The signs and symptoms of spinal trauma can vary widely depending on the level and severity of the injury:

  • Neurological deficits: This can include weakness, numbness, or paralysis in the limbs below the level of the injury. For example, a cervical injury may result in quadriplegia, while a thoracic injury may cause paraplegia.
  • Pain: Severe pain at the site of injury, which may radiate along the affected nerves.
  • Loss of sensation: Reduced or absent sensation below the level of the injury.
  • Autonomic dysfunction: Including loss of bowel and bladder control, hypotension, and bradycardia, especially in higher spinal injuries.
  • Spinal deformity: Visible deformity or abnormal alignment of the spine, particularly with fractures or dislocations.
  • Respiratory compromise: Seen with high cervical injuries, which may impair the function of the diaphragm and accessory muscles of breathing.

Investigations

Specific investigations to diagnose and assess spinal trauma include:

  • Imaging studies:
    • X-rays: Often the first imaging modality used to assess vertebral fractures, dislocations, or spinal alignment abnormalities.
    • CT scan: Provides more detailed images of bony structures and is often used to assess complex fractures or when X-rays are inconclusive.
    • MRI: The gold standard for assessing soft tissue damage, including spinal cord injury, disc herniation, or ligamentous injury.
  • Neurological examination: A thorough assessment of motor and sensory function, reflexes, and autonomic function to determine the level and extent of neurological impairment.
  • Blood tests: To assess for any underlying conditions that may have contributed to the injury, such as osteoporosis or clotting disorders, and to monitor for potential complications such as infection or renal dysfunction due to rhabdomyolysis.
  • Spinal cord monitoring: In cases of suspected spinal cord injury, monitoring of spinal cord function using somatosensory evoked potentials (SSEPs) or motor evoked potentials (MEPs) may be performed.

Management

Initial Management

  • Immobilisation: Immediate immobilisation of the spine is critical to prevent further injury. This may involve the use of cervical collars, spine boards, or other immobilisation devices.
  • Airway management: Ensuring a patent airway is particularly important in high cervical injuries, which may compromise respiratory function. Endotracheal intubation may be required in cases of respiratory compromise.
  • Fluid resuscitation: To manage hypotension, particularly in the case of neurogenic shock, which may occur with high spinal cord injuries.
  • High-dose corticosteroids: The use of high-dose corticosteroids within the first eight hours of injury is controversial but may be considered in certain cases to reduce inflammation and secondary spinal cord injury.
  • Urgent imaging: Early imaging is essential to assess the extent of the injury and guide further management.
  • Consultation with a spinal specialist: Immediate consultation with a spinal or neurosurgical specialist is recommended for decisions regarding further management, including surgical intervention.

Definitive Management

  • Surgical intervention: Surgery may be required to decompress the spinal cord, stabilise the spine, and/or repair fractures.
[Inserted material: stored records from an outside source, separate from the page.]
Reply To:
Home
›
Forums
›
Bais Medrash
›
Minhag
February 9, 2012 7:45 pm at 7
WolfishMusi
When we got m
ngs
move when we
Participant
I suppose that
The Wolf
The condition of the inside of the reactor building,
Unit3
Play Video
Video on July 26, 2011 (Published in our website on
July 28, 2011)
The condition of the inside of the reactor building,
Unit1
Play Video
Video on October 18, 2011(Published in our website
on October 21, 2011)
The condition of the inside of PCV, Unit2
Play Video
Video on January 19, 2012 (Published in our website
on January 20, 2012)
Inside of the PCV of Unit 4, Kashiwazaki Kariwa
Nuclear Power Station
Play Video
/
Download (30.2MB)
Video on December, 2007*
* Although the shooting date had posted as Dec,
The timing and type of surgery depend on the specific injury and the patient's overall condition.
  • Rehabilitation: Long-term rehabilitation involving physical therapy, occupational therapy, and psychological support is essential for maximising functional recovery and quality of life.
  • Pain management: Chronic pain following spinal trauma may require a multidisciplinary approach, including medications, physical therapy, and psychological support.
  • Monitoring for complications: Regular monitoring for complications such as pressure sores, urinary tract infections, deep vein thrombosis, and autonomic dysreflexia in patients with spinal cord injuries.

References

  1. NHS (2024) Spinal Cord Injury. Available at: https://www.nhs.uk/conditions/spinal-cord-injury/ (Accessed: 24 June 2024).
  2. National Institute for Health and Care Excellence (2024) Spinal Injury: Assessment and Initial Management. Available at: https://www.nice.org.uk/guidance/ng41 (Accessed: 24 June 2024).
  3. American Association of Neurological Surgeons (2024) Spinal Cord Injury. Available at: https://www.aans.org/en/Patients/Neurosurgical-Conditions-and-Treatments/Spinal-Cord-Injury (Accessed: 24 June 2024).
  4. British Medical Journal (2024) Management of Spinal Trauma: Clinical Features and Guidelines. Available at: https://www.bmj.com/content/350/bmj.h3700 (Accessed: 24 June 2024).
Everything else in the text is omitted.